Les feuilles de figuier idéologiques des gangs de gauche ou de droite masquaient à peine les ressorts principaux d’une narco-économie rampante. Derrière les trafiquants prétendument politiques et les criminels « honnêtes » se trouvait, et se trouve toujours, la quête d’un moyen de vivre à partir de la terre abondante mais injustement répartie de la nation. La lente sortie de la Colombie de la lutte civile financée par la drogue, qui a coûté environ 250 000 vies au cours du dernier demi-siècle, a signifié un difficile bilan avec le commerce de la coca. Dans des endroits comme le Guaviare, ce commerce offrait de la terre et de l’espoir. L’éradication, poussée par le « Plan Colombie » de l’ère Bush, a totalement échoué. La tolérance contrôlée poursuivie par le gouvernement du président Gustavo Petro dans le cadre de son effort pour le Paz Total (« paix totale ») réussira-t-elle ? Les réformes agraires, en particulier pour les peuples autochtones du Guaviare et d’autres zones similaires, constituent un pilier clé de la plateforme de Petro. Bien que les cartels puissent disparaître (remplacés par leurs homologues mexicains encore plus sadiques), la culture de la cocaïne en Colombie continue de prospérer. Elle a atteint en 2023 253 000 hectares, soit deux tiers du total mondial, selon l’Agence des Nations Unies contre la drogue (UNODC).
Une modeste parcelle de buisson peut assurer l’avenir d’une famille.

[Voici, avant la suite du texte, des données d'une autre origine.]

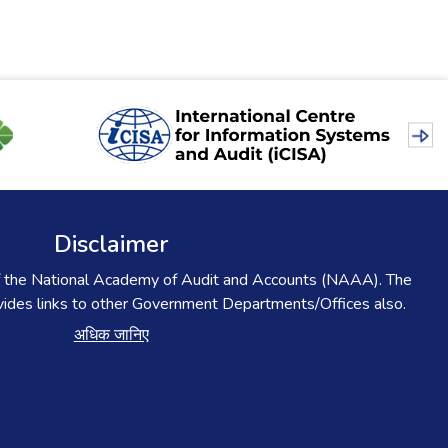
Disclaimer
l of the National Academy of Audit and Accounts (NAAA). The
ovides links to other Government Departments/Offices also.
अधिक जानिए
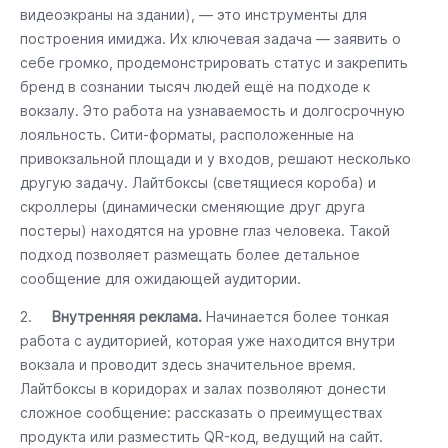
видеоэкраны на здании), — это инструменты для
построения имиджа. Их ключевая задача — заявить о
себе громко, продемонстрировать статус и закрепить
бренд в сознании тысяч людей ещё на подходе к
вокзалу. Это работа на узнаваемость и долгосрочную
лояльность. Сити-форматы, расположенные на
привокзальной площади и у входов, решают несколько
другую задачу. Лайтбоксы (светящиеся короба) и
скроллеры (динамически сменяющие друг друга
постеры) находятся на уровне глаз человека. Такой
подход позволяет размещать более детальное
сообщение для ожидающей аудитории.
2.
Внутренняя реклама.
Начинается более тонкая
работа с аудиторией, которая уже находится внутри
вокзала и проводит здесь значительное время.
Лайтбоксы в коридорах и залах позволяют донести
сложное сообщение: рассказать о преимуществах
продукта или разместить QR-код, ведущий на сайт.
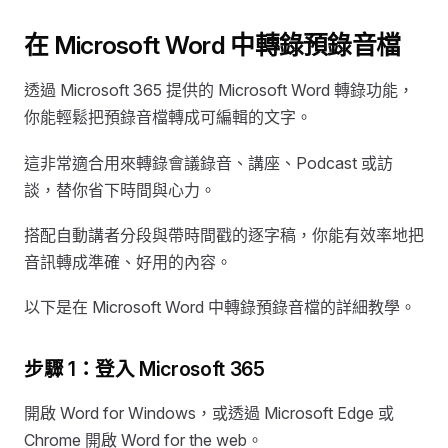
在 Microsoft Word 中轉錄預錄音檔
透過 Microsoft 365 提供的 Microsoft Word 轉錄功能，
你能輕鬆把預錄音檔轉成可編輯的文字。
這非常適合用來轉錄會議錄音、講座、Podcast 或訪
談，替你省下時間與心力。
搭配自動講者分段與帶時間戳的逐字稿，你能有效率地把
音訊轉成準確、好用的內容。
以下是在 Microsoft Word 中轉錄預錄音檔的詳細教學。
步驟 1：登入 Microsoft 365
開啟 Word for Windows，或透過 Microsoft Edge 或
Chrome 開啟 Word for the web。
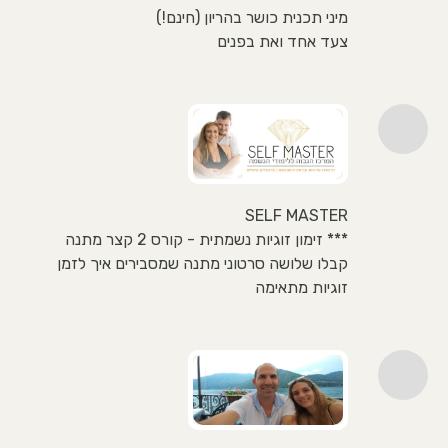
מיני תכנית כושר בהריון (חינם!)
צעד אחד ואת בפנים
SELF MASTER
*** זימון זוגיות נשמתית - קורס 2 קצר מתנה
קבלו שלושה סרטוני מתנה שמסבירים איך לזמן
זוגיות מתאימה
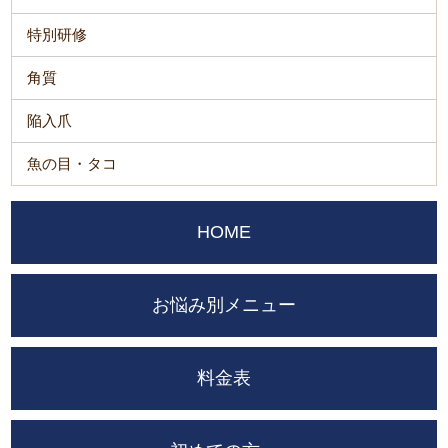
特別研修
角質
陥入爪
魚の目・タコ
HOME
お悩み別メニュー
料金表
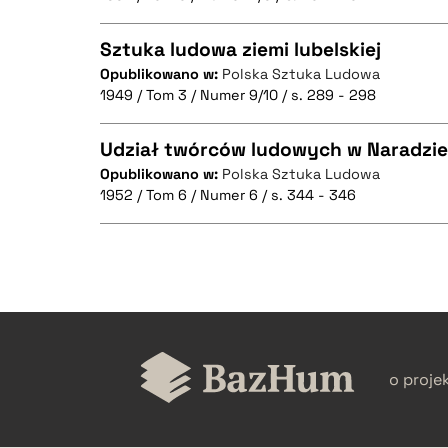
CZYSTY TEKST
BIBTEX
Sztuka ludowa ziemi lubelskiej
Opublikowano w:
Polska Sztuka Ludowa
1949 / Tom 3 / Numer 9/10 / s. 289 - 298
CZYSTY TEKST
BIBTEX
Udział twórców ludowych w Naradzie 
Opublikowano w:
Polska Sztuka Ludowa
1952 / Tom 6 / Numer 6 / s. 344 - 346
CZYSTY TEKST
BIBTEX
CZYSTY TEKST
BIBTEX
o proje
BIBTEX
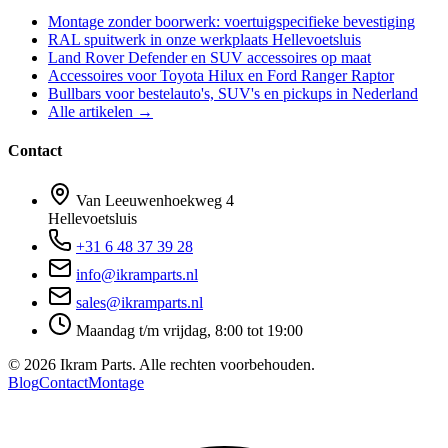
Montage zonder boorwerk: voertuigspecifieke bevestiging
RAL spuitwerk in onze werkplaats Hellevoetsluis
Land Rover Defender en SUV accessoires op maat
Accessoires voor Toyota Hilux en Ford Ranger Raptor
Bullbars voor bestelauto's, SUV's en pickups in Nederland
Alle artikelen →
Contact
Van Leeuwenhoekweg 4
Hellevoetsluis
+31 6 48 37 39 28
info@ikramparts.nl
sales@ikramparts.nl
Maandag t/m vrijdag, 8:00 tot 19:00
©
2026
Ikram Parts. Alle rechten voorbehouden.
Blog
Contact
Montage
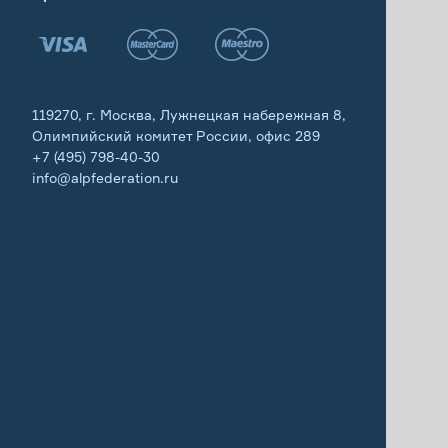
119270, г. Москва, Лужнецкая набережная 8,
Олимпийский комитет России, офис 289
+7 (495) 798-40-30
info@alpfederation.ru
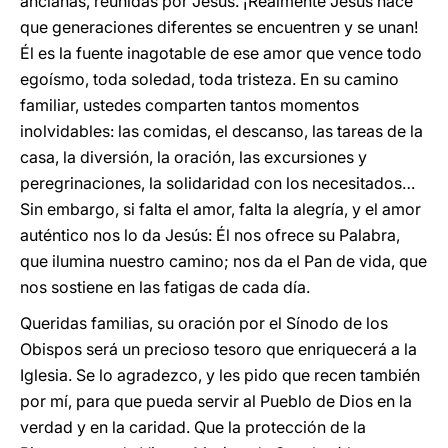
ancianas, reunidas por Jesús. ¡Realmente Jesús hace
que generaciones diferentes se encuentren y se unan!
Él es la fuente inagotable de ese amor que vence todo
egoísmo, toda soledad, toda tristeza. En su camino
familiar, ustedes comparten tantos momentos
inolvidables: las comidas, el descanso, las tareas de la
casa, la diversión, la oración, las excursiones y
peregrinaciones, la solidaridad con los necesitados…
Sin embargo, si falta el amor, falta la alegría, y el amor
auténtico nos lo da Jesús: Él nos ofrece su Palabra,
que ilumina nuestro camino; nos da el Pan de vida, que
nos sostiene en las fatigas de cada día.
Queridas familias, su oración por el Sínodo de los
Obispos será un precioso tesoro que enriquecerá a la
Iglesia. Se lo agradezco, y les pido que recen también
por mí, para que pueda servir al Pueblo de Dios en la
verdad y en la caridad. Que la protección de la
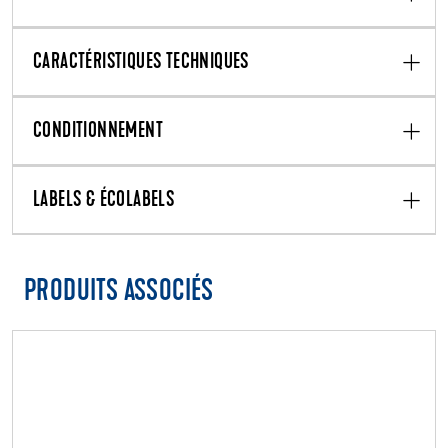
CARACTÉRISTIQUES TECHNIQUES
CONDITIONNEMENT
LABELS & ÉCOLABELS
PRODUITS ASSOCIÉS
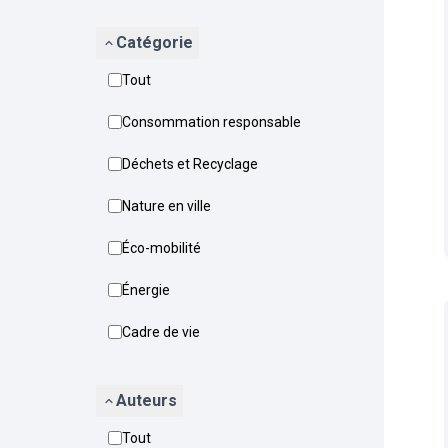
Catégorie
Tout
Consommation responsable
Déchets et Recyclage
Nature en ville
Éco-mobilité
Énergie
Cadre de vie
Auteurs
Tout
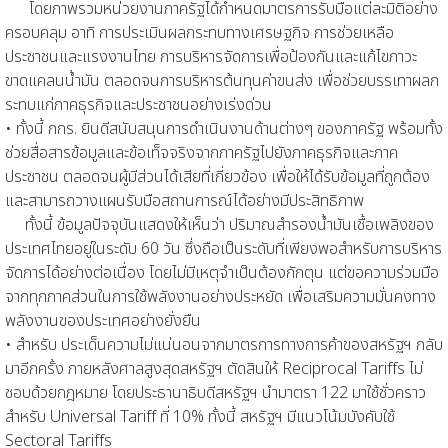
โดยภาพรวมหน่วยงานภาครัฐได้กำหนดมาตรการรับมือแต่ละมิติอย่าง
ครอบคลุม อาทิ การประเมินผลกระทบทางเศรษฐกิจ การช่วยเหลือ
ประชาชนและแรงงานไทย การบริหารจัดการเพื่อป้องกันและแก้ไขภาวะ
ขาดแคลนน้ำมัน ตลอดจนการบริหารต้นทุนค่าขนส่ง เพื่อช่วยบรรเทาผลก
ระทบแก่ภาคธุรกิจและประชาชนอย่างเร่งด่วน
• ทั้งนี้ กกร. ยินดีสนับสนุนการดำเนินงานด้านต่างๆ ของภาครัฐ พร้อมทั้ง
ช่วยสื่อสารข้อมูลและข้อเท็จจริงจากภาครัฐไปยังภาคธุรกิจและภาค
ประชาชน ตลอดจนผู้มีส่วนได้เสียที่เกี่ยวข้อง เพื่อให้ได้รับข้อมูลที่ถูกต้อง
และสามารถวางแผนรับมือสถานการณ์ได้อย่างมีประสิทธิภาพ
ทั้งนี้ ข้อมูลปัจจุบันแสดงให้เห็นว่า ปริมาณสำรองน้ำมันเชื้อเพลิงของ
ประเทศไทยอยู่ในระดับ 60 วัน ซึ่งถือเป็นระดับที่เพียงพอสำหรับการบริหาร
จัดการได้อย่างต่อเนื่อง โดยไม่มีเหตุจำเป็นต้องกักตุน แต่ขอความร่วมมือ
จากทุกภาคส่วนในการใช้พลังงานอย่างประหยัด เพื่อเสริมความมั่นคงทาง
พลังงานของประเทศอย่างยั่งยืน
• สำหรับ ประเด็นความไม่แน่นอนจากมาตรการทางการค้าของสหรัฐฯ กลับ
มาอีกครั้ง ภายหลังศาลสูงสุดสหรัฐฯ ตัดสินให้ Reciprocal Tariffs ไม่
ชอบด้วยกฎหมาย โดยประธานาธิบดีสหรัฐฯ นำมาตรา 122 มาใช้ชั่วคราว
สำหรับ Universal Tariff ที่ 10% ทั้งนี้ สหรัฐฯ มีแนวโน้มบังคับใช้
Sectoral Tariffs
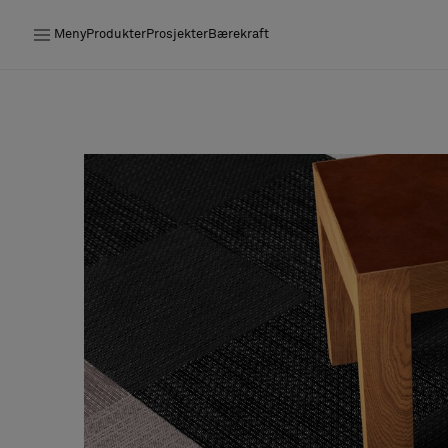
Meny
Produkter
Prosjekter
Bærekraft
Produkter
Prosjekter
Bærekraft
Installation
Vedlikehold
Samarbeid med designere
Stories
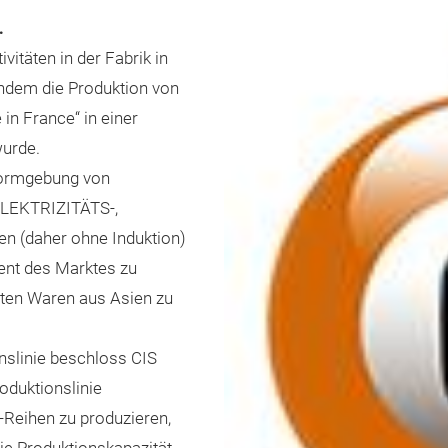
…
itäten in der Fabrik in
indem die Produktion von
in France“ in einer
wurde.
 Formgebung von
 ELEKTRIZITÄTS-,
(daher ohne Induktion)
ent des Marktes zu
erten Waren aus Asien zu
nslinie beschloss CIS
oduktionslinie
-Reihen zu produzieren,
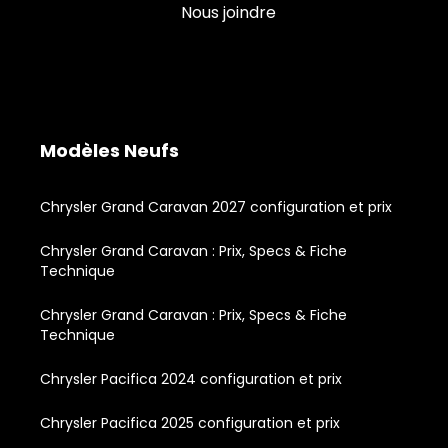
Nous joindre
Modèles Neufs
Chrysler Grand Caravan 2027 configuration et prix
Chrysler Grand Caravan : Prix, Specs & Fiche
Technique
Chrysler Grand Caravan : Prix, Specs & Fiche
Technique
Chrysler Pacifica 2024 configuration et prix
Chrysler Pacifica 2025 configuration et prix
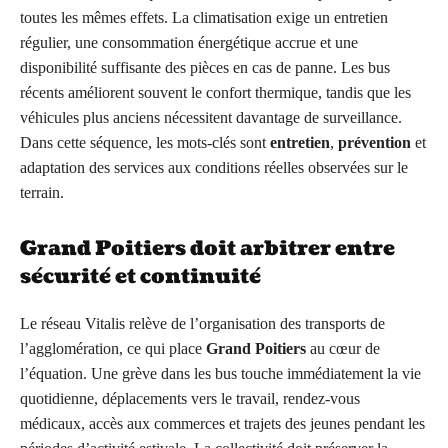
toutes les mêmes effets. La climatisation exige un entretien
régulier, une consommation énergétique accrue et une
disponibilité suffisante des pièces en cas de panne. Les bus
récents améliorent souvent le confort thermique, tandis que les
véhicules plus anciens nécessitent davantage de surveillance.
Dans cette séquence, les mots-clés sont
entretien
,
prévention
et
adaptation des services aux conditions réelles observées sur le
terrain.
Grand Poitiers doit arbitrer entre
sécurité et continuité
Le réseau Vitalis relève de l’organisation des transports de
l’agglomération, ce qui place
Grand Poitiers
au cœur de
l’équation. Une grève dans les bus touche immédiatement la vie
quotidienne, déplacements vers le travail, rendez-vous
médicaux, accès aux commerces et trajets des jeunes pendant les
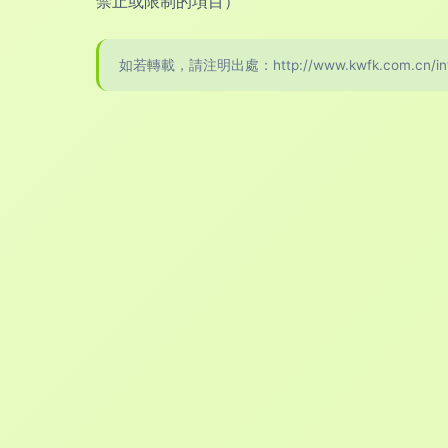
禁止或限制的項目）
如若轉載，請注明出處：http://www.kwfk.com.cn/intro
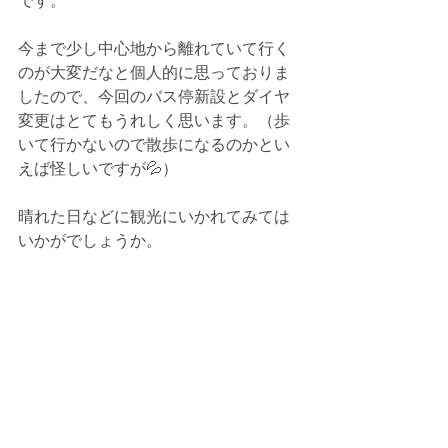
です。
今まで少し中心地から離れていて行く
のが大変だなと個人的に思っておりま
したので、今回のバス停新設とダイヤ
変更はとてもうれしく思います。（歩
いて行かないので散歩になるのかとい
えば怪しいですが💦）
晴れた日などに観光にいかれてみては
いかがでしょうか。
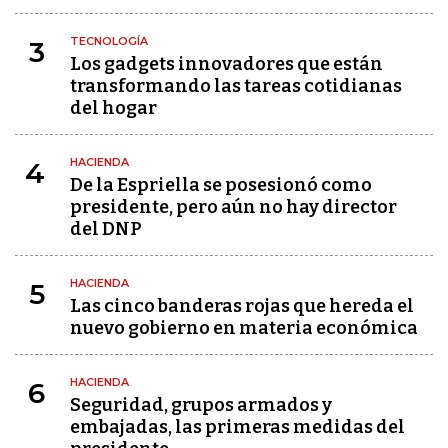
TECNOLOGÍA
3
Los gadgets innovadores que están
transformando las tareas cotidianas
del hogar
HACIENDA
4
De la Espriella se posesionó como
presidente, pero aún no hay director
del DNP
HACIENDA
5
Las cinco banderas rojas que hereda el
nuevo gobierno en materia económica
HACIENDA
6
Seguridad, grupos armados y
embajadas, las primeras medidas del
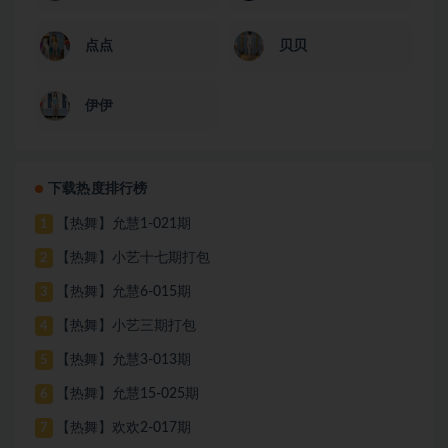
点点
贝贝
伊伊
下载热度排行榜
【热舞】允慧1-021期
1
【热舞】小艺十七期打包
2
【热舞】允慧6-015期
3
【热舞】小艺三期打包
4
【热舞】允慧3-013期
5
【热舞】允慧15-025期
6
【热舞】欢欢2-017期
7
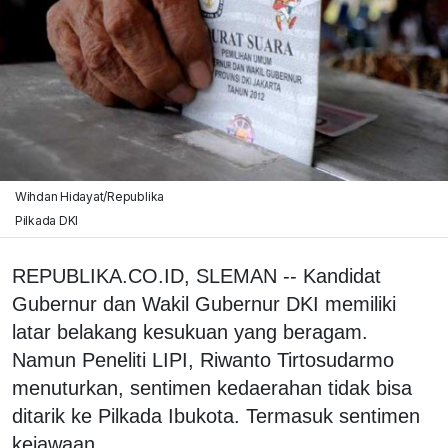
Wihdan Hidayat/Republika
Pilkada DKI
REPUBLIKA.CO.ID, SLEMAN -- Kandidat
Gubernur dan Wakil Gubernur DKI memiliki
latar belakang kesukuan yang beragam.
Namun Peneliti LIPI, Riwanto Tirtosudarmo
menuturkan, sentimen kedaerahan tidak bisa
ditarik ke Pilkada Ibukota. Termasuk sentimen
kejawaan.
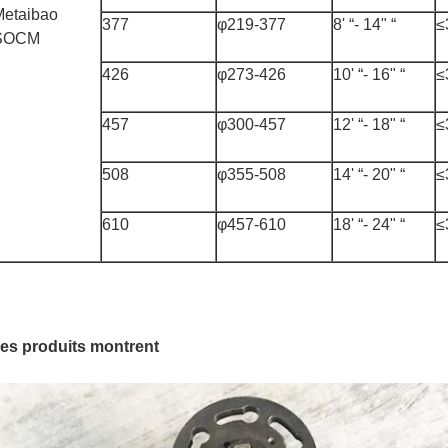
Metaibao
377
φ219-377
8' “- 14" “
≤
SOCM
426
φ273-426
10' “- 16" “
≤
457
φ300-457
12' “- 18" “
≤
508
φ355-508
14' “- 20" “
≤
610
φ457-610
18' “- 24" “
≤
es produits montrent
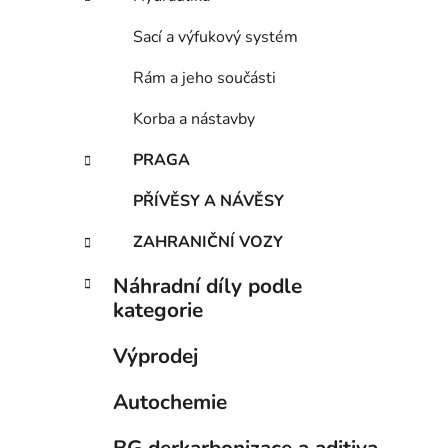
Sací a výfukový systém
Rám a jeho součásti
Korba a nástavby
PRAGA
PŘÍVĚSY A NÁVĚSY
ZAHRANIČNÍ VOZY
Náhradní díly podle
kategorie
Výprodej
Autochemie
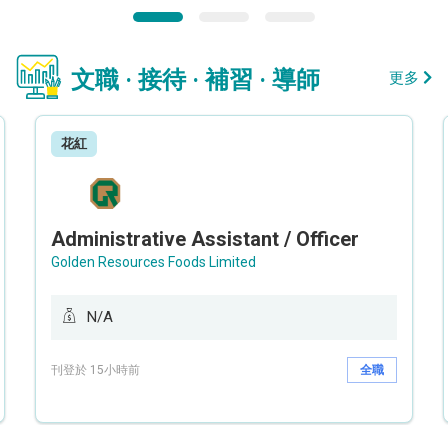
文職 · 接待 · 補習 · 導師
更多
花紅
Administrative Assistant / Officer
Golden Resources Foods Limited
N/A
刊登於 15小時前
全職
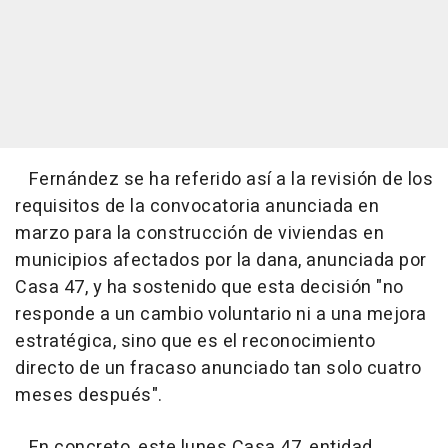
Fernández se ha referido así a la revisión de los
requisitos de la convocatoria anunciada en
marzo para la construcción de viviendas en
municipios afectados por la dana, anunciada por
Casa 47, y ha sostenido que esta decisión "no
responde a un cambio voluntario ni a una mejora
estratégica, sino que es el reconocimiento
directo de un fracaso anunciado tan solo cuatro
meses después".
En concreto, este lunes Casa 47, entidad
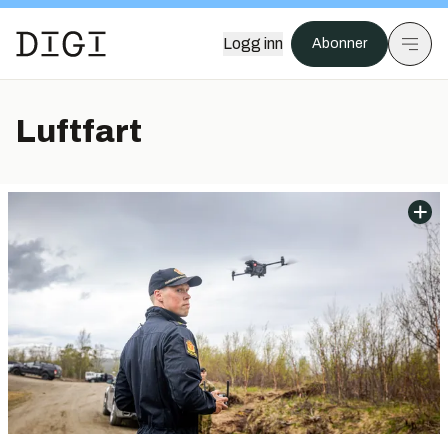
Logg inn
Abonner
Luftfart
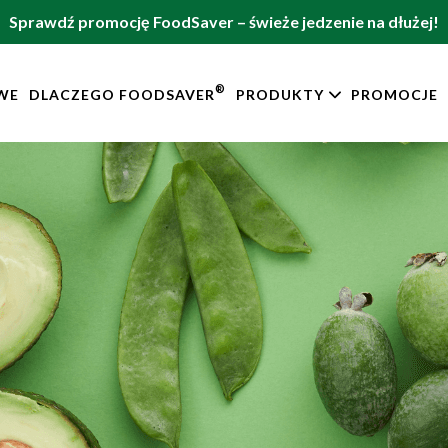
Sprawdź promocję FoodSaver – świeże jedzenie na dłużej!
®
WE
DLACZEGO FOODSAVER
PRODUKTY
PROMOCJE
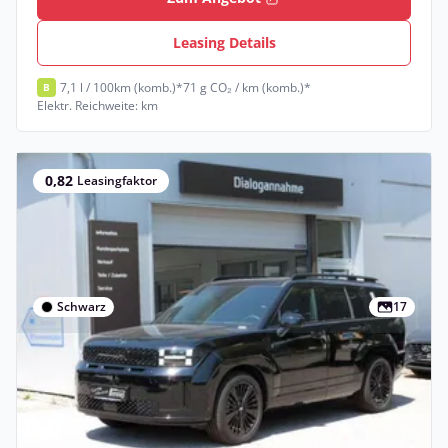
Leasing Details
7,1 l / 100km (komb.)*
71 g CO₂ / km (komb.)*
B
Elektr. Reichweite: km
0,82
Leasingfaktor
Schwarz
17
Gewerbe
Hyundai SANTA FE 1.6 T-GDI Hybrid 4WD
Blackline Schiebedach
Benzin •
Automatik •
239 PS (176 kW)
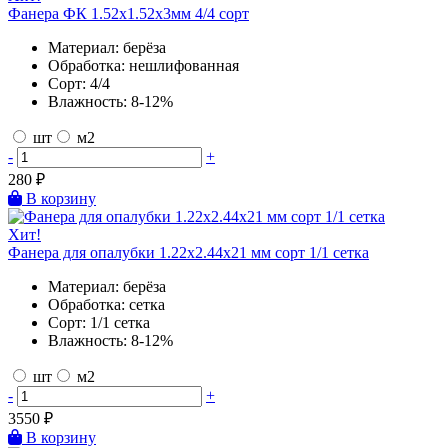
Фанера ФК 1.52х1.52х3мм 4/4 сорт
Материал:
берёза
Обработка:
нешлифованная
Сорт:
4/4
Влажность:
8-12%
шт
м2
-
+
280
₽
В корзину
Хит!
Фанера для опалубки 1.22х2.44х21 мм сорт 1/1 сетка
Материал:
берёза
Обработка:
сетка
Сорт:
1/1 сетка
Влажность:
8-12%
шт
м2
-
+
3550
₽
В корзину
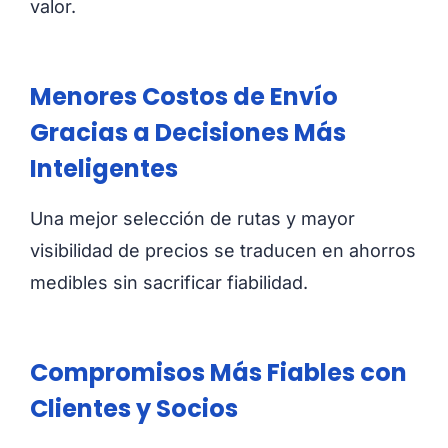
valor.
Menores Costos de Envío
Gracias a Decisiones Más
Inteligentes
Una mejor selección de rutas y mayor
visibilidad de precios se traducen en ahorros
medibles sin sacrificar fiabilidad.
Compromisos Más Fiables con
Clientes y Socios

Et, comme le note l’écrivain-explorateur Wade Davis dans son excellent livre sur le fleuve Magdalena (la voie navigable qui traverse l’œuvre et la vie de Gabriel García Márquez) : « La terre est à la racine de tous les conflits en Colombie. » Selon l’Organisation des Nations Unies pour l’alimentation et l’agriculture, 10 % des propriétaires terriens du pays possèdent 82 % de ses terres productives ; les recherches d’Oxfam estiment que 67 % des terres cultivables sont concentrées dans seulement 0,4 % des propriétés. Cela fait de la terre colombienne la plus inégalement répartie du continent — peut-être du monde.